Современная анималистика нередко слишком увлечена игрой в форму, стремится к декоративности или подменяет вычурную фотографию. Весьма эффектные работы впечатляют, но что-то очень важное, проникновенное можно встретить лишь изредка. Как маленькие драгоценности светятся на выставках, например, скромные работы старейшей ученицы Ватагина Лии Владимировны Хинштейн (1922-2013). Конечно, большую роль в поддержании традиций играет подвижническая деятельность Государственного Дарвиновского музея. Замечательный прецедент - совместный проект музея и Государственной Третьяковской галереи, посвящённый 125-летию В.Ватагина. Однако в целом ситуация хотя и меняется (выходят новые издания, открываются выставки, запускаются оригинальные образовательные проекты) [1, 2], но медленно.

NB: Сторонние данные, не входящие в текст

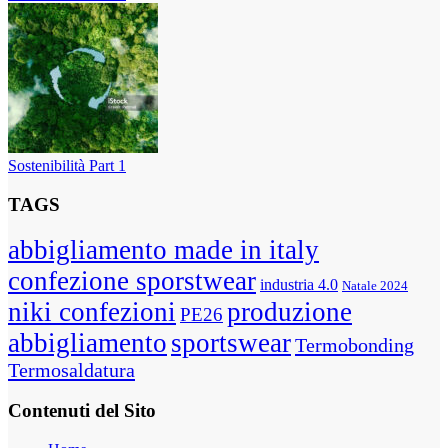
Sostenibilità Part 1
TAGS
abbigliamento made in italy
confezione sporstwear
industria 4.0
Natale 2024
niki confezioni
produzione
PE26
abbigliamento
sportswear
Termobonding
Termosaldatura
Contenuti del Sito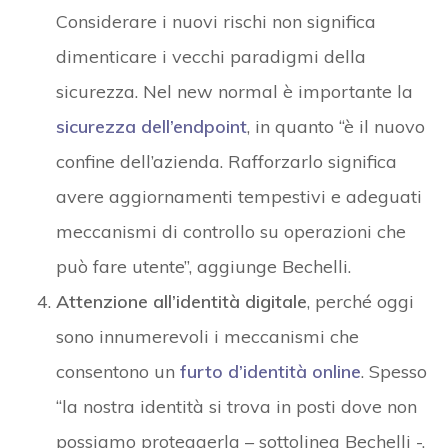
Considerare i nuovi rischi non significa
dimenticare i vecchi paradigmi della
sicurezza. Nel new normal è importante la
sicurezza dell’endpoint
, in quanto “è il nuovo
confine dell’azienda. Rafforzarlo significa
avere aggiornamenti tempestivi e adeguati
meccanismi di controllo su operazioni che
può fare utente”, aggiunge Bechelli.
Attenzione all’identità digitale
, perché oggi
sono innumerevoli i meccanismi che
consentono un
furto d’identità online
. Spesso
“la nostra identità si trova in posti dove non
possiamo proteggerla – sottolinea Bechelli -.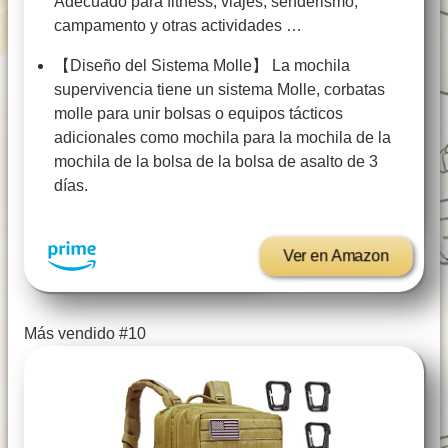
Adecuado para fitness, viajes, senderismo,
campamento y otras actividades …
【Diseño del Sistema Molle】 La mochila
supervivencia tiene un sistema Molle, corbatas
molle para unir bolsas o equipos tácticos
adicionales como mochila para la mochila de la
mochila de la bolsa de la bolsa de asalto de 3
días.
Ver en Amazon
Más vendido #10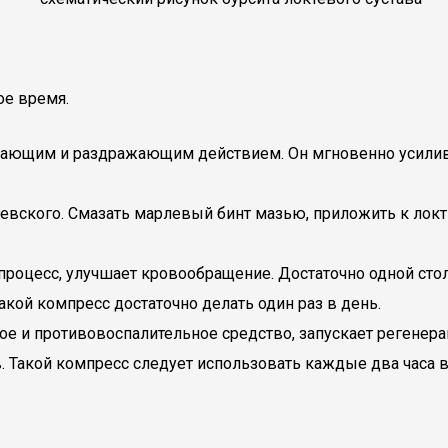
ое время.
евающим и раздражающим действием. Он мгновенно усилив
ского. Смазать марлевый бинт мазью, приложить к локтю.
роцесс, улучшает кровообращение. Достаточно одной сто
акой компресс достаточно делать один раз в день.
е и противовоспалительное средство, запускает регенера
ав. Такой компресс следует использовать каждые два часа 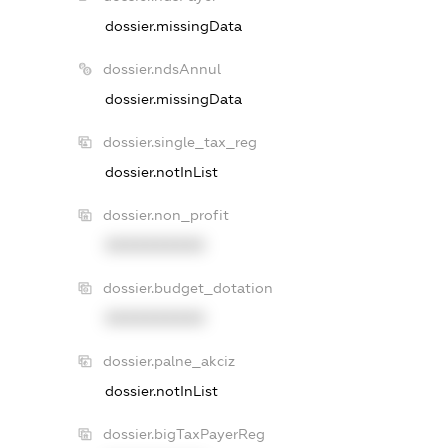
dossier.missingData
dossier.ndsAnnul
dossier.missingData
dossier.single_tax_reg
dossier.notInList
dossier.non_profit
XXXXXXXXXX
dossier.budget_dotation
XXXXXXXXXX
dossier.palne_akciz
dossier.notInList
dossier.bigTaxPayerReg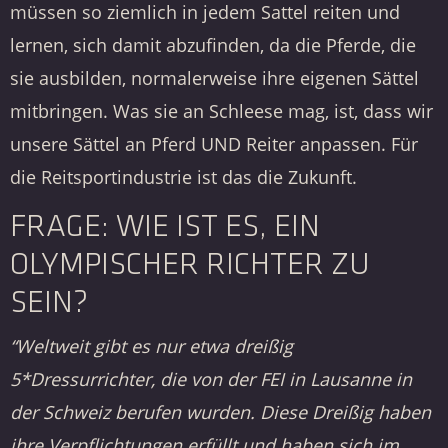
müssen so ziemlich in jedem Sattel reiten und
lernen, sich damit abzufinden, da die Pferde, die
sie ausbilden, normalerweise ihre eigenen Sättel
mitbringen. Was sie an Schleese mag, ist, dass wir
unsere Sättel an Pferd UND Reiter anpassen. Für
die Reitsportindustrie ist das die Zukunft.
FRAGE: WIE IST ES, EIN
OLYMPISCHER RICHTER ZU
SEIN?
“Weltweit gibt es nur etwa dreißig
5*Dressurrichter, die von der
FEI in Lausanne in
der Schweiz berufen wurden. Diese Dreißig haben
ihre Verpflichtungen erfüllt und haben sich im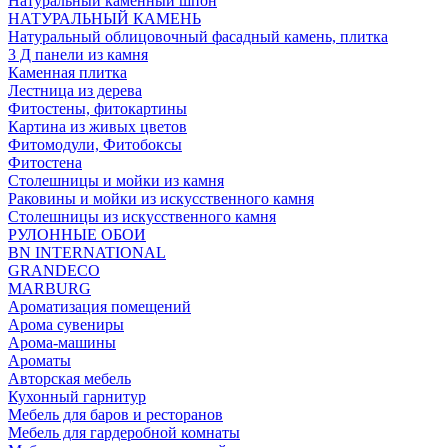
Натуральный каменный шпон
НАТУРАЛЬНЫЙ КАМЕНЬ
Натуральный облицовочный фасадный камень, плитка
3 Д панели из камня
Каменная плитка
Лестница из дерева
Фитостены, фитокартины
Картина из живых цветов
Фитомодули, Фитобоксы
Фитостена
Столешницы и мойки из камня
Раковины и мойки из искусственного камня
Столешницы из искусственного камня
РУЛОННЫЕ ОБОИ
BN INTERNATIONAL
GRANDECO
MARBURG
Ароматизация помещений
Арома сувениры
Арома-машины
Ароматы
Авторская мебель
Кухонный гарнитур
Мебель для баров и ресторанов
Мебель для гардеробной комнаты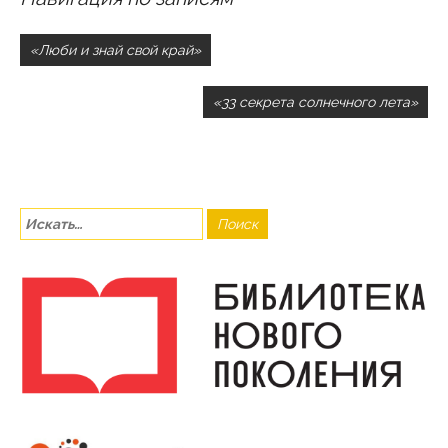
«Люби и знай свой край»
«33 секрета солнечного лета»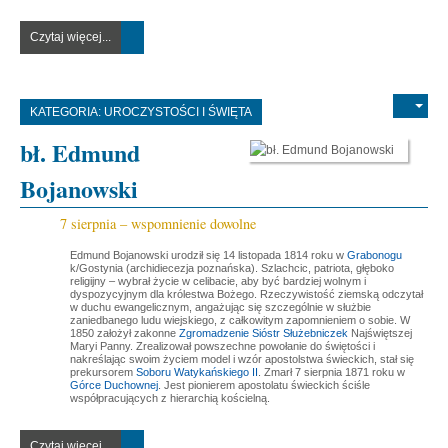
Czytaj więcej...
KATEGORIA:
UROCZYSTOŚCI I ŚWIĘTA
bł. Edmund
Bojanowski
7 sierpnia – wspomnienie dowolne
Edmund Bojanowski urodził się 14 listopada 1814 roku w
Grabonogu
k/Gostynia (archidiecezja poznańska). Szlachcic, patriota, głęboko
religijny – wybrał życie w celibacie, aby być bardziej wolnym i
dyspozycyjnym dla królestwa Bożego. Rzeczywistość ziemską odczytał
w duchu ewangelicznym, angażując się szczególnie w służbie
zaniedbanego ludu wiejskiego, z całkowitym zapomnieniem o sobie. W
1850 założył zakonne
Zgromadzenie Sióstr Służebniczek
Najświętszej
Maryi Panny. Zrealizował powszechne powołanie do świętości i
nakreślając swoim życiem model i wzór apostolstwa świeckich, stał się
prekursorem
Soboru Watykańskiego II
. Zmarł 7 sierpnia 1871 roku w
Górce Duchownej
. Jest pionierem apostolatu świeckich ściśle
współpracujących z hierarchią kościelną.
Czytaj więcej...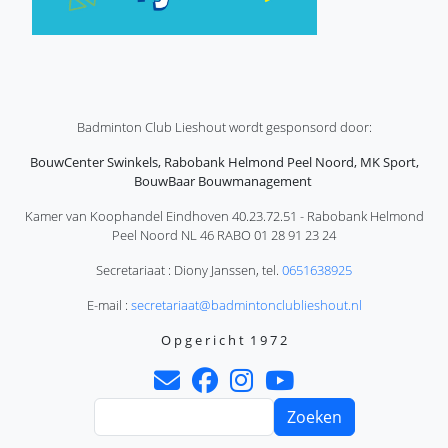
Badminton Club Lieshout wordt gesponsord door:
BouwCenter Swinkels, Rabobank Helmond Peel Noord, MK Sport,
BouwBaar Bouwmanagement
Kamer van Koophandel Eindhoven 40.23.72.51 - Rabobank Helmond
Peel Noord NL 46 RABO 01 28 91 23 24
Secretariaat : Diony Janssen, tel.
0651638925
E-mail :
secretariaat@badmintonclublieshout.nl
O p g e r i c h t 1 9 7 2
Zoeken
Gebruikersmenu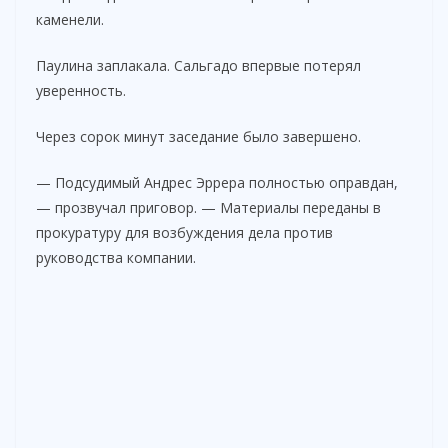
каменели.
Паулина заплакала. Сальгадо впервые потерял
уверенность.
Через сорок минут заседание было завершено.
— Подсудимый Андрес Эррера полностью оправдан,
— прозвучал приговор. — Материалы переданы в
прокуратуру для возбуждения дела против
руководства компании.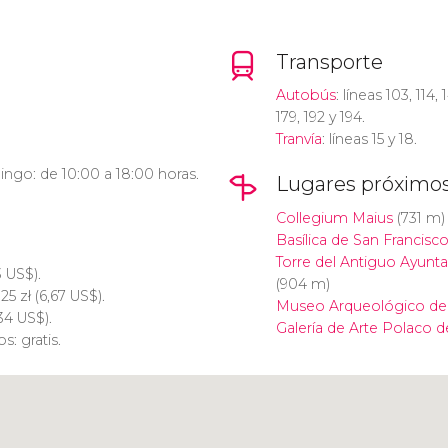
Transporte
Autobús
: líneas 103, 114, 
179, 192 y 194.
Tranvía
: líneas 15 y 18.
ngo: de 10:00 a 18:00 horas.
Lugares próximo
Collegium Maius
(731 m)
Basílica de San Francisco
Torre del Antiguo Ayunt
3
US$
).
(904 m)
 25
zł
(6,67
US$
).
Museo Arqueológico de 
,34
US$
).
Galería de Arte Polaco de
: gratis.
Pulsa para usar el mapa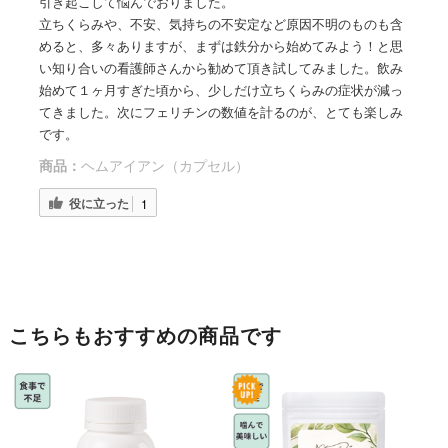
引き起こして悩んでおりました。
立ちくらみや、不安、気持ちの不安定など原因不明のものも含
めると、多々ありますが、まずは鉄分から始めてみよう！と思
い知り合いの看護師さんから勧めて頂き試してみました。飲み
始めて１ヶ月すぎた頃から、少しだけ立ちくらみの症状が減っ
てきました。次にフェリチンの数値を計るのが、とても楽しみ
です。
商品：
ヘムアイアン（カプセル）
役に立った
1
こちらもおすすめの商品です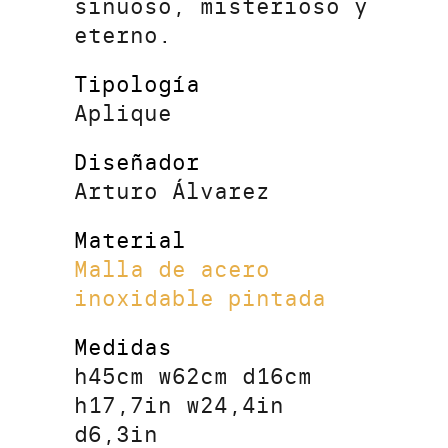
sinuoso, misterioso y
eterno.
Tipología
Aplique
Diseñador
Arturo Álvarez
Material
Malla de acero
inoxidable pintada
Medidas
h45cm w62cm d16cm
h17,7in w24,4in
d6,3in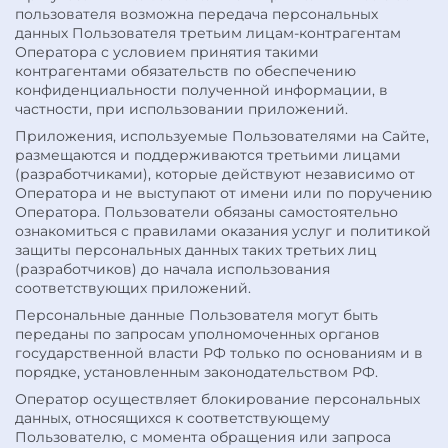
пользователя возможна передача персональных
данных Пользователя третьим лицам-контрагентам
Оператора с условием принятия такими
контрагентами обязательств по обеспечению
конфиденциальности полученной информации, в
частности, при использовании приложений.
Приложения, используемые Пользователями на Сайте,
размещаются и поддерживаются третьими лицами
(разработчиками), которые действуют независимо от
Оператора и не выступают от имени или по поручению
Оператора. Пользователи обязаны самостоятельно
ознакомиться с правилами оказания услуг и политикой
защиты персональных данных таких третьих лиц
(разработчиков) до начала использования
соответствующих приложений.
Персональные данные Пользователя могут быть
переданы по запросам уполномоченных органов
государственной власти РФ только по основаниям и в
порядке, установленным законодательством РФ.
Оператор осуществляет блокирование персональных
данных, относящихся к соответствующему
Пользователю, с момента обращения или запроса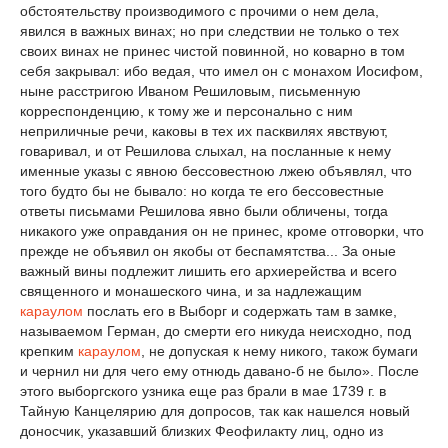
обстоятельству производимого с прочими о нем дела,
явился в важных винах; но при следствии не только о тех
своих винах не принес чистой повинной, но коварно в том
себя закрывал: ибо ведая, что имел он с монахом Иосифом,
ныне расстригою Иваном Решиловым, письменную
корреспонденцию, к тому же и персонально с ним
неприличные речи, каковы в тех их пасквилях явствуют,
говаривал, и от Решилова слыхал, на посланные к нему
именные указы с явною бессовестною лжею объявлял, что
того будто бы не бывало: но когда те его бессовестные
ответы письмами Решилова явно были обличены, тогда
никакого уже оправдания он не принес, кроме отговорки, что
прежде не объявил он якобы от беспамятства... За оные
важный вины подлежит лишить его архиерейства и всего
священного и монашеского чина, и за надлежащим
караулом
послать его в Выборг и содержать там в замке,
называемом Герман, до смерти его никуда неисходно, под
крепким
караулом
, не допуская к нему никого, також бумаги
и чернил ни для чего ему отнюдь давано-б не было». После
этого выборгского узника еще раз брали в мае 1739 г. в
Тайную Канцелярию для допросов, так как нашелся новый
доносчик, указавший близких Феофилакту лиц, одно из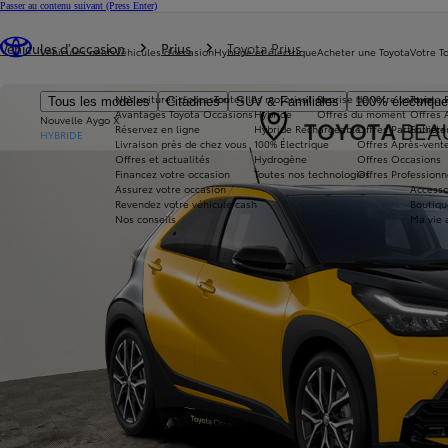
Passer au contenu suivant
(Press Enter)
Vous êtes ici
:
Véhicules d'occasion
Prius
Toyota Prius
Véhicules neufs
Véhicules d'occasion
Hybride et électrique
Acheter une Toyota
Votre T
Nos voitures d'occasion
Toutes les motorisations
Reprise de votre voiture
Toyota 
Tous les modèles
Citadines
SUV & Familiales
100% électriqu
Avantages Toyota Occasions
Hybride
Offres du moment
Offres 
Nouvelle Aygo X
Réservez en ligne
Hybride Rechargeable
Offres Particuliers
Entrete
HYBRIDE
Livraison près de chez vous
100% Électrique
Offres Après-vente
Offres et actualités
Hydrogène
Offres Occasions
Financez votre occasion
Toutes nos technologies
Offres Professionn
Assurez votre occasion
Accesso
Revendez votre véhicule cash
Boutiqu
Nos conseils
Ma vie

Тому множество причин, но в данной работе хотелось бы остановиться лишь на двух из них. Первая связана с тем, что отечественная анималистическая традиция в узком смысле не осознана как уникальное явление культуры, как классика. Вторая причина теснейшим образом переплетается с первой - не осмыслено в должной мере, классикой чего именно является данная традиция. Из первой и второй причин вытекает и третья. В нынешней перенасыщенной визуальной среде трудно вновь открыть в книге или выставочной экспозиции эту традицию, помочь увидеть в ней главное и понять, как это использовать в образовании и просвещении. Для этого необходима разработка новых форм и подходов [3].

Осознать нечто в культуре как классику означает, прежде всего, выделить высшие культурные образцы, которые служат ориентирами для поисков и движения вперёд новых поколений мастеров и становятся основой для формирования критериев оценки, для своего рода гамбургского счёта. Это позволяет понять, что дают классические образцы и без чего, заложенного в них, культура обеднеет. Другими словами, такое осознание очень важно для того, чтобы жила и процветала, была многим известна и близка традиция, о которой дальше пойдёт речь, чтобы расширялся круг художников, ей принадлежащих.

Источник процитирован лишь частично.